Парочка пассажиров даже потянулась погладить его. Нортон воспринял внимание к собственной персоне равнодушно. Он не сжался и не поспешил вернуться в контейнер. Не потерся нежно носом о незнакомые пальцы и не выказал никакой иной реакции, которая выглядела бы как поощрение. Котик просто продолжал сидеть и стоически принимал воркование, ласку и похвалы в свой адрес. Наконец он повернулся ко мне, и мы встретились взглядами, поскольку наши глаза были на одном уровне. Выражение на его мордочке было таким, словно он хотел сказать: «Все в порядке. Это просто цена, которую мне приходится платить за то, что я тот, кто я есть».
Я понимающе кивнул, а когда Нортона перестали гладить, он еще теснее прижался ко мне, отвернулся от незнакомцев и, зарывшись носом в мою шею, закрыл глаза и уснул.
Марло, который хотя и не был в восторге от поездки в фургоне, по крайней мере перенес ее спокойно, а двадцатиминутную переправу на пароме от Бэй-Шор до Фейр-Харбора воспринял плохо. Он неподвижно лежал в переносном контейнере, а когда Синди подошла, желая приласкать его, шарахнулся от нее. Не будь он действительно добродушным, мог бы и зашипеть. Но пока обстоятельства не достигли драматического накала.
Правда, Нортон, как всегда, усугубил сложившуюся ситуацию, поскольку воспринял открытое море (ну, или открытый залив), словно был в некотором родстве с моряком Папаем.
Как и в фургоне, он протиснул нос сквозь прутья наверху контейнера, намекая, что его надо выпустить. Я вытащил его наружу и усадил к себе на колени.
Поэкспериментировав несколько минут, мы нашли с ним позицию, которая понравилась нам обоим больше всего: моя левая нога скрещена на правом колене под углом в девяносто градусов, а голова Нортона, растянувшегося на правом бедре, лежит на левой ступне. (Он по-прежнему предпочитает путешествовать именно так, хотя, став старше и крупнее, свою голову он уже устраивает на моем левом колене. А для меня, по мере того как я становился старше, а мои суставы все более скрипучими, данная поза становилась все менее удобной. Разумеется, я хорошо воспитан и предпочту скрипеть суставами, нежели вызвать недовольство своего попутчика.)

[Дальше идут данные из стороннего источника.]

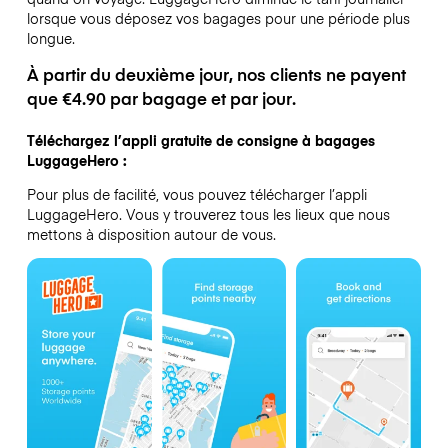
lorsque vous déposez vos bagages pour une période plus
longue.
À partir du deuxième jour, nos clients ne payent
que €4.90 par bagage et par jour.
Téléchargez l’appli gratuite de consigne à bagages
LuggageHero :
Pour plus de facilité, vous pouvez télécharger l’appli
LuggageHero. Vous y trouverez tous les lieux que nous
mettons à disposition autour de vous.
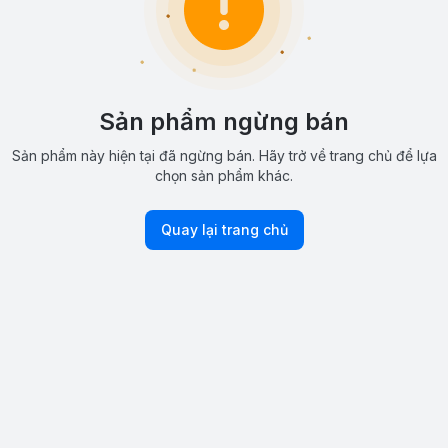
Sản phẩm ngừng bán
Sản phẩm này hiện tại đã ngừng bán. Hãy trở về trang chủ để lựa
chọn sản phẩm khác.
Quay lại trang chủ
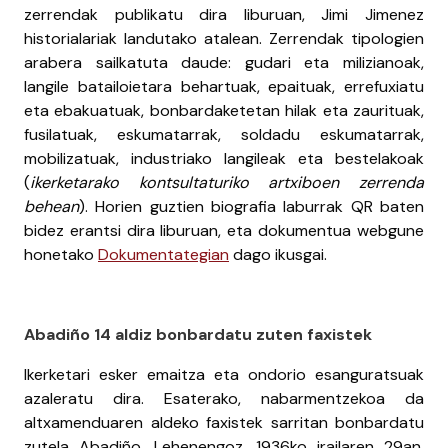
zerrendak publikatu dira liburuan, Jimi Jimenez
historialariak landutako atalean. Zerrendak tipologien
arabera sailkatuta daude: gudari eta milizianoak,
langile batailoietara behartuak, epaituak, errefuxiatu
eta ebakuatuak, bonbardaketetan hilak eta zaurituak,
fusilatuak, eskumatarrak, soldadu eskumatarrak,
mobilizatuak, industriako langileak eta bestelakoak
(
ikerketarako
kontsultaturiko artxiboen zerrenda
behean
). Horien guztien biografia laburrak QR baten
bidez erantsi dira liburuan, eta dokumentua webgune
honetako
Dokumentategian
dago ikusgai.
Abadiño 14 aldiz bonbardatu zuten faxistek
Ikerketari esker emaitza eta ondorio esanguratsuak
azaleratu dira. Esaterako, nabarmentzekoa da
altxamenduaren aldeko faxistek sarritan bonbardatu
zutela Abadiño. Lehenengoz, 1936ko irailaren 29an,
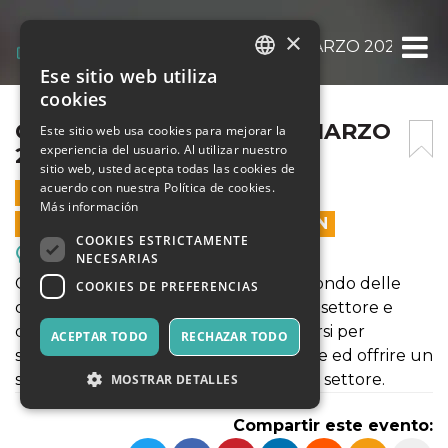
×
CARD PRO VERONA – 29 MARZO 2026
Ese sitio web utiliza
ITALIAN
cookies
ENGLISH
CARD PRO VERONA – 29 MARZO
Este sitio web usa cookies para mejorar la
experiencia del usuario. Al utilizar nuestro
2026
SPANISH
sitio web, usted acepta todas las cookies de
acuerdo con nuestra Política de cookies.
29 MARZO 2026 - 10:00
Más información
LAS VENTAS EN LÍNEA TERMINARON
COOKIES ESTRICTAMENTE
Reuniones, Ferias, Congresos.
NECESARIAS
Convegno dedicato interamente al mondo delle
COOKIES DE PREFERENCIAS
carte collezionabili in cui operatori del settore e
collezionisti hanno modo di confrontarsi per
ACEPTAR TODO
RECHAZAR TODO
sviluppare al meglio la propria passione ed offrire un
servizio su misura per ogni amante del settore.
MOSTRAR DETALLES
Compartir este evento:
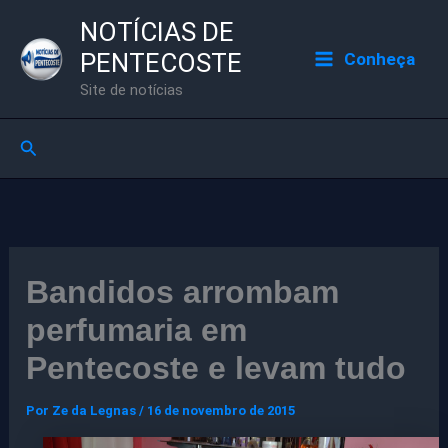
Ir
NOTÍCIAS DE
para
PENTECOSTE
Conheça
o
Site de notícias
conteúdo
Pesquisar
Bandidos arrombam
perfumaria em
Pentecoste e levam tudo
Por
Ze da Legnas
/
16 de novembro de 2015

Посидев десять минут, Нортон решил, что вода интересна ему так же, как и скоростное шоссе. При моей надежной поддержке он опять взобрался мне на плечо, устроив передние лапы на перила парома.

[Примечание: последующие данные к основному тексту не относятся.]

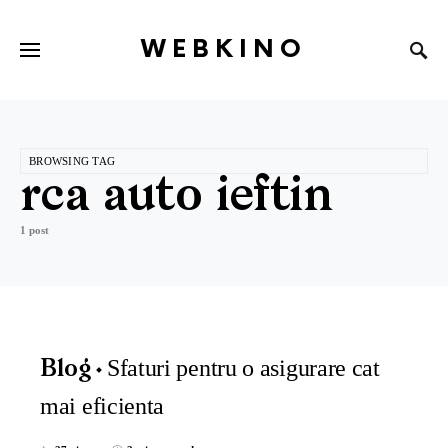
WEBKINO
BROWSING TAG
rca auto ieftin
1 post
Sfaturi pentru o asigurare cat
Blog
mai eficienta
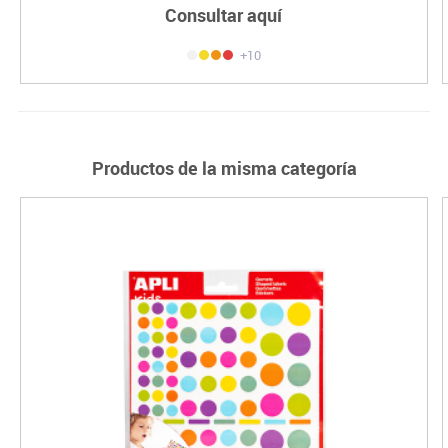
Consultar aquí
+10
Productos de la misma categoría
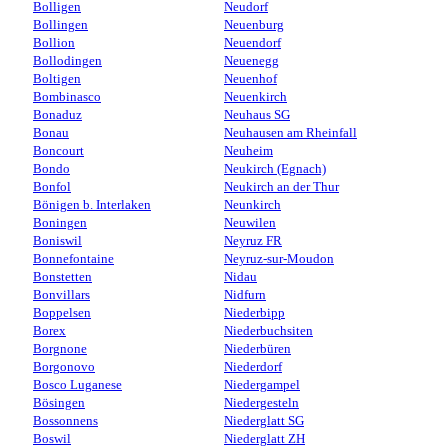
Bolligen
Neudorf
Bollingen
Neuenburg
Bollion
Neuendorf
Bollodingen
Neuenegg
Boltigen
Neuenhof
Bombinasco
Neuenkirch
Bonaduz
Neuhaus SG
Bonau
Neuhausen am Rheinfall
Boncourt
Neuheim
Bondo
Neukirch (Egnach)
Bonfol
Neukirch an der Thur
Bönigen b. Interlaken
Neunkirch
Boningen
Neuwilen
Boniswil
Neyruz FR
Bonnefontaine
Neyruz-sur-Moudon
Bonstetten
Nidau
Bonvillars
Nidfurn
Boppelsen
Niederbipp
Borex
Niederbuchsiten
Borgnone
Niederbüren
Borgonovo
Niederdorf
Bosco Luganese
Niedergampel
Bösingen
Niedergesteln
Bossonnens
Niederglatt SG
Boswil
Niederglatt ZH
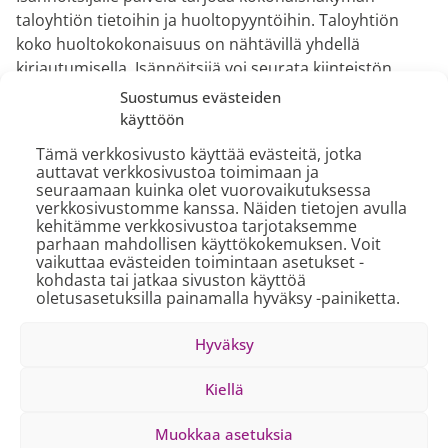
taloyhtiön tietoihin ja huoltopyyntöihin. Taloyhtiön
koko huoltokokonaisuus on nähtävillä yhdellä
kirjautumisella. Isännöitsijä voi seurata kiinteistön
kulutuslukemia ja huoltopyyntöjä sekä hallinnoida
Suostumus evästeiden
asiakirjoja digitaalisesti yhdessä hallituksen kanssa.
käyttöön
Asukkaat pääsevät lukemaan taloyhtiötä ja asumista
Tämä verkkosivusto käyttää evästeitä, jotka
auttavat verkkosivustoa toimimaan ja
koskevia ajankohtaisia tiedotteita sekä seuraamaan
seuraamaan kuinka olet vuorovaikutuksessa
omien huoltopyyntöjen etenemistä.
verkkosivustomme kanssa. Näiden tietojen avulla
kehitämme verkkosivustoa tarjotaksemme
– Olemme kehittäneet palvelua yhdessä
parhaan mahdollisen käyttökokemuksen. Voit
asiakkaidemme kanssa jo pitkään ja olemme iloisia,
vaikuttaa evästeiden toimintaan asetukset -
kohdasta tai jatkaa sivuston käyttöä
kun voimme vihdoin kertoa tästä laajemmin ja tarjota
oletusasetuksilla painamalla hyväksy -painiketta.
kaikille mahdollisuuden tulla mukaan. Palvelu kehittyy
jatkuvasti, ja tämä on vasta alkua, tietohallintojohtaja
Hyväksy
Juha Allonen
PHM Groupista kertoo.
Kiellä
Lisätietoja:
Toni Mannila
Muokkaa asetuksia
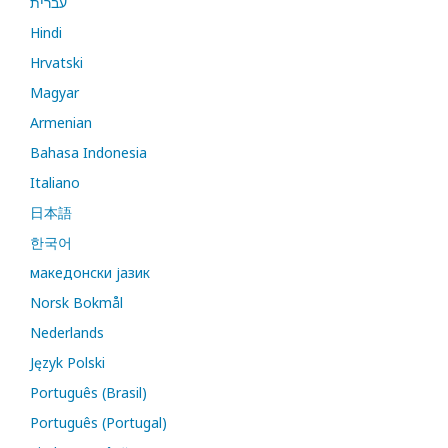
עברית
Hindi
Hrvatski
Magyar
Armenian
Bahasa Indonesia
Italiano
日本語
한국어
македонски јазик
Norsk Bokmål
Nederlands
Język Polski
Português (Brasil)
Português (Portugal)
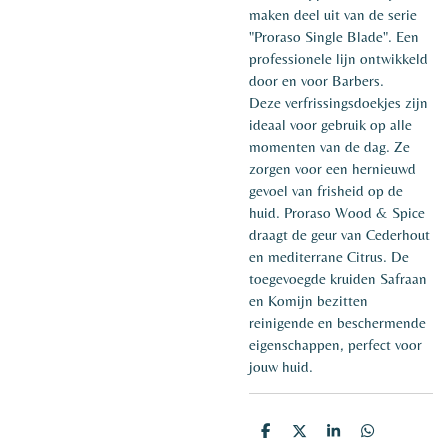
maken deel uit van de serie
"Proraso Single Blade". Een
professionele lijn ontwikkeld
door en voor Barbers.
Deze verfrissingsdoekjes zijn
ideaal voor gebruik op alle
momenten van de dag. Ze
zorgen voor een hernieuwd
gevoel van frisheid op de
huid. Proraso Wood & Spice
draagt de geur van Cederhout
en mediterrane Citrus. De
toegevoegde kruiden Safraan
en Komijn bezitten
reinigende en beschermende
eigenschappen, perfect voor
jouw huid.
D
D
S
D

Синди немного нервничала из-за его не слишком устойчивого положения, да и я, признаюсь, был с ней солидарен. Поверьте, меня даже посетило видение, в котором я ныряю за борт в поисках бултыхающегося в воде котенка. Но я вцепился в него мертвой хваткой. Главное, я был твердо уверен, что этот кот не совершит такого опрометчивого и безумного поступка, как прыжок с моего плеча в холодный залив. Не знаю, откуда у меня взялась вера в него, замечу лишь, что Нортон полностью оправдал ее. С самого начала я ожидал от него определенного поведения, и, как правило, он вел себя соответствующе. Я спокойно оставлял его в машине с открытой дверцей, или в зале ожидания аэропорта, пока сам уходил регистрировать билеты, или на стуле в ресторане, когда мне нужно было воспользоваться туалетом. И я не припомню ни одного случая, когда бы котик убежал, выпрыгнул или спрятался.

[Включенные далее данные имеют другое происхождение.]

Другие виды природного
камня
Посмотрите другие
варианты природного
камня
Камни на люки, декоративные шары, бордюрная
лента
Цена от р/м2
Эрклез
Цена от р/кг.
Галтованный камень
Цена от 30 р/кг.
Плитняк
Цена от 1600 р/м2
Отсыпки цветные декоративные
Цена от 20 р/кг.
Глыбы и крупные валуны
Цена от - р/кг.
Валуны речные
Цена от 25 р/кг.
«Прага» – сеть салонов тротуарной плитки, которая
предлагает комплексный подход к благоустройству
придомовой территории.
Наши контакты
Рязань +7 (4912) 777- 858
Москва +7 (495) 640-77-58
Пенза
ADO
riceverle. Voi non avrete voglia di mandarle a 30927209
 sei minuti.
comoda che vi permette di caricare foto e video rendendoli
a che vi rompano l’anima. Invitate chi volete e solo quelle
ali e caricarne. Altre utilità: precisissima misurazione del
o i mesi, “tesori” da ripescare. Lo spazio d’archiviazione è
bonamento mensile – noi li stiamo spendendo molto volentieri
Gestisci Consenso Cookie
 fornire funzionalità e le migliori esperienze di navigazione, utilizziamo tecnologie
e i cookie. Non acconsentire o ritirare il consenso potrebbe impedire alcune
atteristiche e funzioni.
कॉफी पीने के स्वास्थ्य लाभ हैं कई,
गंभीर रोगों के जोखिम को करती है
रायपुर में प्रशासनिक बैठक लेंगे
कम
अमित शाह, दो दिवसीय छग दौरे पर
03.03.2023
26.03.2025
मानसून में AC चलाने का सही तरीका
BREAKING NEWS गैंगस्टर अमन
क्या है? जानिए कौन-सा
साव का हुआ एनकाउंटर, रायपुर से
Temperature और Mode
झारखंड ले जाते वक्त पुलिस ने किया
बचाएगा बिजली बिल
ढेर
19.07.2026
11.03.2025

Во время переправы мы несколько раз ловили на себе странные взгляды, словно нас принимали за мальчика и его мореходного котенка.[13] Через двадцать минут мы ступили на твердую землю. Мы побывали в фургоне и на пароме. Мы храбро бросили вызов движению в час пик, соленым морским брызгам и безумным солнцепоклонникам. Таким образом, начальный этап первого настоящего путешествия Нортона завершился.
ГЛАВА ЧЕТВЕРТАЯ
КОТ, КОТОРЫЙ РЕГУЛЯРНО ЕЗДИЛ ЗА ГОРОД
Нортон быстро освоился с жизнью на открытом воздухе. Меня немного пугало, как легко я начал воспринимать его в качестве деревенского сквайра.
Зайдя в маленький пляжный домик, мы распахнули крышку контейнера, в котором сидели котята. Бедняга Марло — надеюсь, никто и никогда не прочтет ему этого, иначе он рискует заработать комплекс неполноценности, — отказался выходить. Если бы я не провел в его компании еще не один месяц и своими глазами не видел его то там, то здесь, то мог бы заподозрить, что он до сих пор сидит в той коробке. А Нортон за несколько минут обследовал свое новое жилище. Он был вторым воплощением Тони Билла из «Приди и протруби в свой рог».